17-15: Role of Acremonium cellulolyticus xylanase (Xyl10A) in enzymatic hydrolysis of rice straw

Monday, April 29, 2013
Exhibit Hall
Seiichiro Kishishita, Miho Yoshimi, Hiroyuki Inoue and Kazuhiko Ishikawa, Biomass Refinery Research Center, National Institute of Advanced Industrial Science and Technology, Higashi-hiroshima, Japan
  Acremonium cellulolyticus, isolated by AIST in 1982, is one of the high cellulolytic enzyme-producing fungi. Five types of cellulolytic enzymes (two cellobiohydrolases: Cel6A and Cel7A; two endoglucanases: Cel5A and Cel7B; and xylanase: Xyl10A) and b-glucosidase (Bgl3A) were identified as core enzymes of A. cellulolyticus for lignocellulosic biomass degradation. To investigate the role of Xyl10A in enzymatic hydrolysis of lignocellulosic biomass, we purified and characterized the recombinant xylanase (Xyl10A).

  Xyl10A was expressed in A. cellulolyticus by chromosomal integration under the control of glucoamylase promoter. At the purification step, three different peaks for xylanase were observed on hydrophobic column chromatography and individually purified.
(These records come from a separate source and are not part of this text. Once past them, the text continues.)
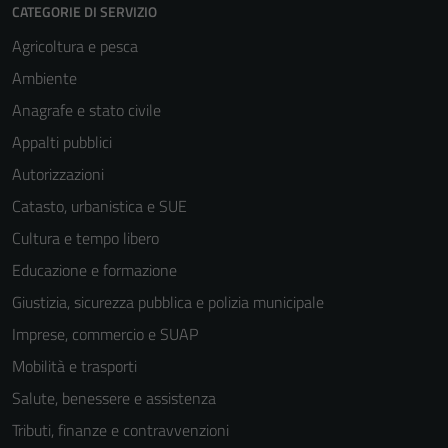
CATEGORIE DI SERVIZIO
Agricoltura e pesca
Ambiente
Anagrafe e stato civile
Appalti pubblici
Autorizzazioni
Catasto, urbanistica e SUE
Cultura e tempo libero
Educazione e formazione
Giustizia, sicurezza pubblica e polizia municipale
Imprese, commercio e SUAP
Mobilità e trasporti
Salute, benessere e assistenza
Tributi, finanze e contravvenzioni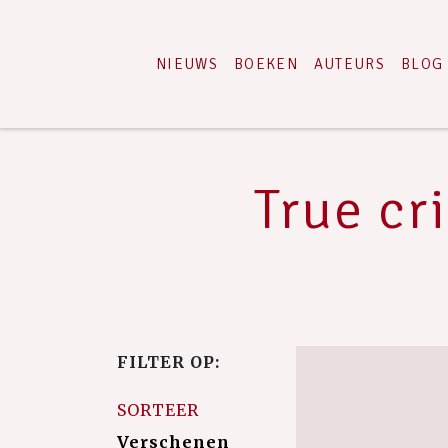
NIEUWS
BOEKEN
AUTEURS
BLOG
True cr
FILTER OP:
SORTEER
Verschenen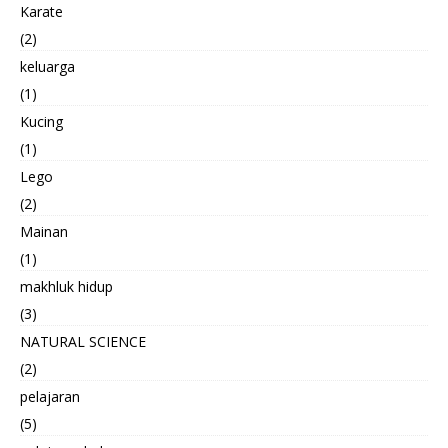
Karate
(2)
keluarga
(1)
Kucing
(1)
Lego
(2)
Mainan
(1)
makhluk hidup
(3)
NATURAL SCIENCE
(2)
pelajaran
(5)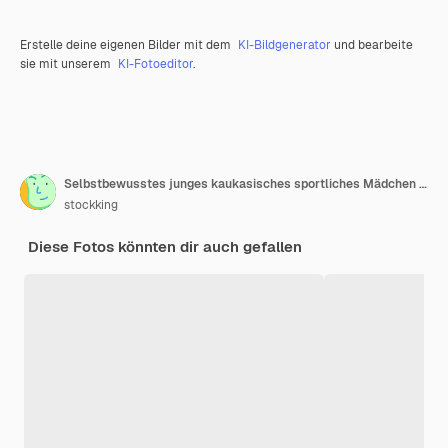
Erstelle deine eigenen Bilder mit dem
KI-Bildgenerator
und bearbeite
sie mit unserem
KI-Fotoeditor
.
Selbstbewusstes junges kaukasisches sportliches Mädchen mit Klammern, die Stirnband tragen
stockking
Diese Fotos könnten dir auch gefallen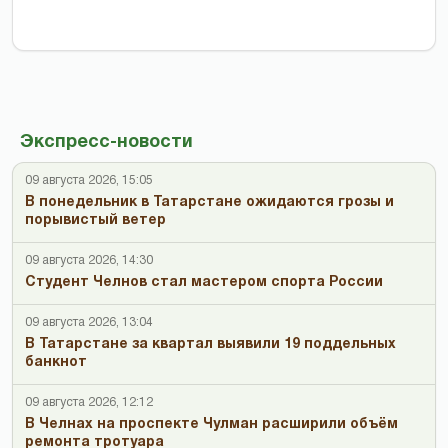
Экспресс-новости
09 августа 2026, 15:05
В понедельник в Татарстане ожидаются грозы и
порывистый ветер
09 августа 2026, 14:30
Студент Челнов стал мастером спорта России
09 августа 2026, 13:04
В Татарстане за квартал выявили 19 поддельных
банкнот
09 августа 2026, 12:12
В Челнах на проспекте Чулман расширили объём
ремонта тротуара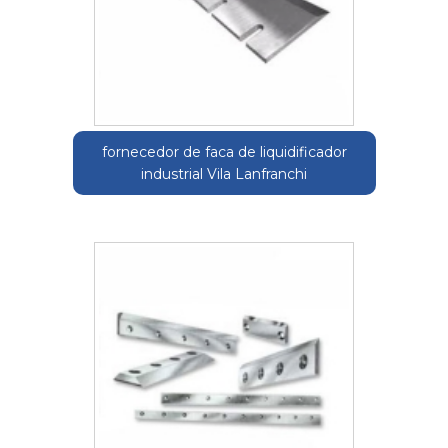
fornecedor de faca de liquidificador
industrial Vila Lanfranchi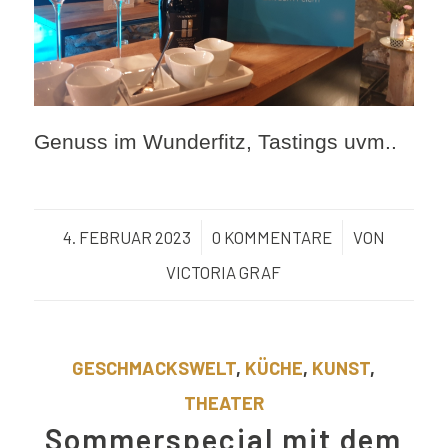
Genuss im Wunderfitz, Tastings uvm..
4. FEBRUAR 2023
/
0 KOMMENTARE
/
VON
VICTORIA GRAF
GESCHMACKSWELT
,
KÜCHE
,
KUNST
,
THEATER
Sommerspecial mit dem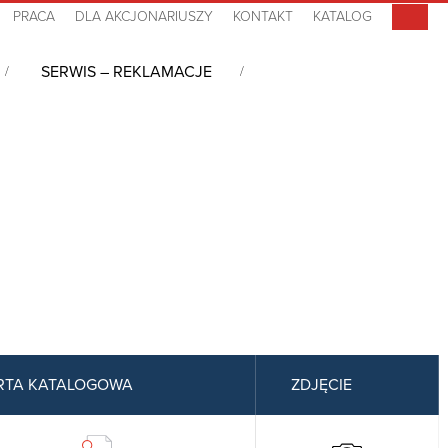
PRACA
DLA AKCJONARIUSZY
KONTAKT
KATALOG
SERWIS – REKLAMACJE
RTA KATALOGOWA
ZDJĘCIE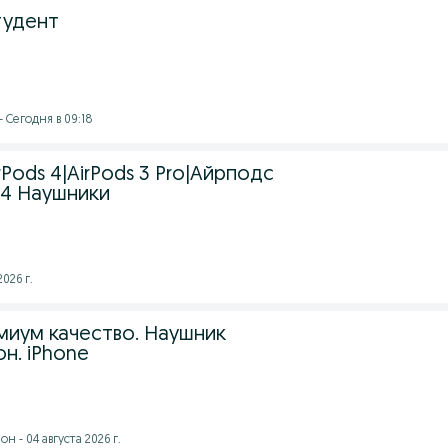
тудент
- Сегодня в 09:18
irPods 4|AirPods 3 Pro|Айрподс
 4 Наушники
2026 г.
емиум качество. Наушник
н. iPhone
 - 04 августа 2026 г.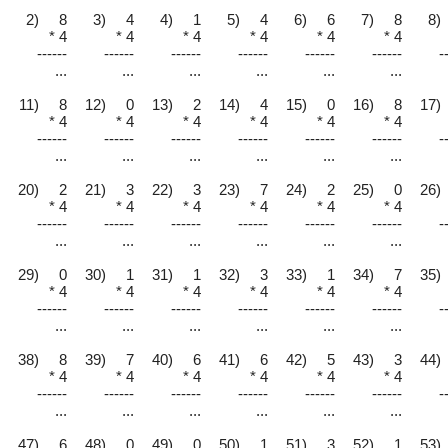
2) 8
3) 4
4) 1
5) 4
6) 6
7) 8
8)
* 4
* 4
* 4
* 4
* 4
* 4
------
------
------
------
------
------
-
...
...
...
...
...
...
11) 8
12) 0
13) 2
14) 4
15) 0
16) 8
17)
* 4
* 4
* 4
* 4
* 4
* 4
------
------
------
------
------
------
-
...
...
...
...
...
...
20) 2
21) 3
22) 3
23) 7
24) 2
25) 0
26)
* 4
* 4
* 4
* 4
* 4
* 4
------
------
------
------
------
------
-
...
...
...
...
...
...
29) 0
30) 1
31) 1
32) 3
33) 1
34) 7
35)
* 4
* 4
* 4
* 4
* 4
* 4
------
------
------
------
------
------
-
...
...
...
...
...
...
38) 8
39) 7
40) 6
41) 6
42) 5
43) 3
44)
* 4
* 4
* 4
* 4
* 4
* 4
------
------
------
------
------
------
-
...
...
...
...
...
...
47) 6
48) 0
49) 0
50) 1
51) 3
52) 1
53)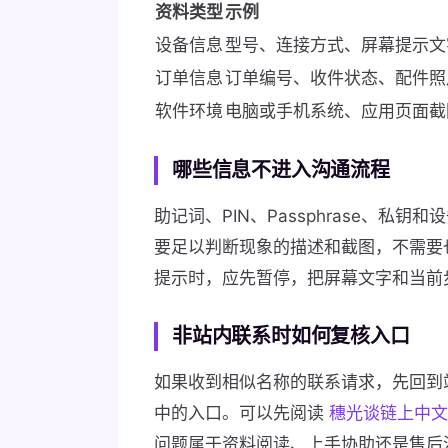
资料类型
示例
设备信息
型号、连接方式、屏幕提示文
订单信息
订单编号、收件状态、配件照
软件环境
电脑或手机系统、应用页面截
哪些信息不进入沟通流程
助记词、PIN、Passphrase、
要足以判断现象的描述和截图，不需要
提示时，应先暂停，把屏幕文字和当前
非站内联系时如何复核入口
如果收到相似名称的联系请求，先回到
中的入口。可以先阅读
穗光谈链上中文
问题属于资料阅读、上手协助还是售后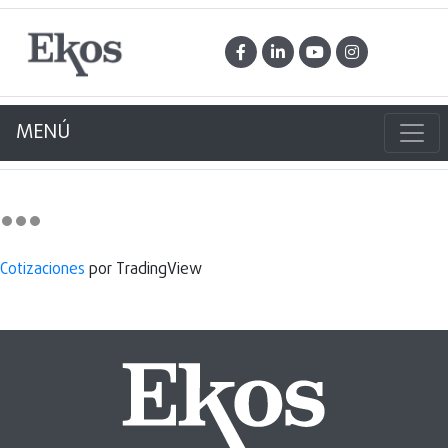
MENÚ
Cotizaciones
por TradingView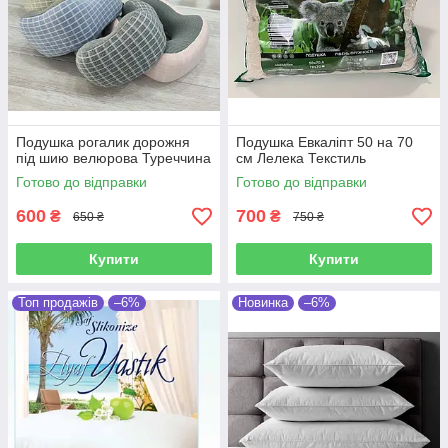
Подушка рогалик дорожня
Подушка Евкаліпт 50 на 70
під шию велюрова Туреччина
см Лелека Текстиль
Готово до відправки
Готово до відправки
600
700
₴
₴
650 ₴
750 ₴
Купити
Купити
Топ продажів
–6%
Новинка
–6%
Molecular weights of these Xyl10As were estimated as 53 kDa (Xyl10A-I), 51 kDa (Xyl10A-II), and 50 kDa (Xyl10A-III) by SDS-PAGE. Specific activities of the purified Xyl10A-I, -II, and –III were 251, 250, and 395 U/mg toward birch wood xylan, respectively, and their optimum pH and temperature were almost the same (pH 5.0 and 75 °C).

  The synergistic effect between Xyl10A and Cel7A was evaluated in the hydrolysis of wet disk-milled rice straw. The enzyme mixture was supplemented with purified Bgl3A. After 12 hr reaction, the amount of glucose production was increased more than 5-fold in the mixture of 80% Cel7A and 20% Xyl10A compared with Cel7A alone. This result suggests that enzymatic xylan removal by Xyl10A plays critical role in enhancement of cellulose hydrolysis in xylan-rich lignocellulosic biomass such as rice straw.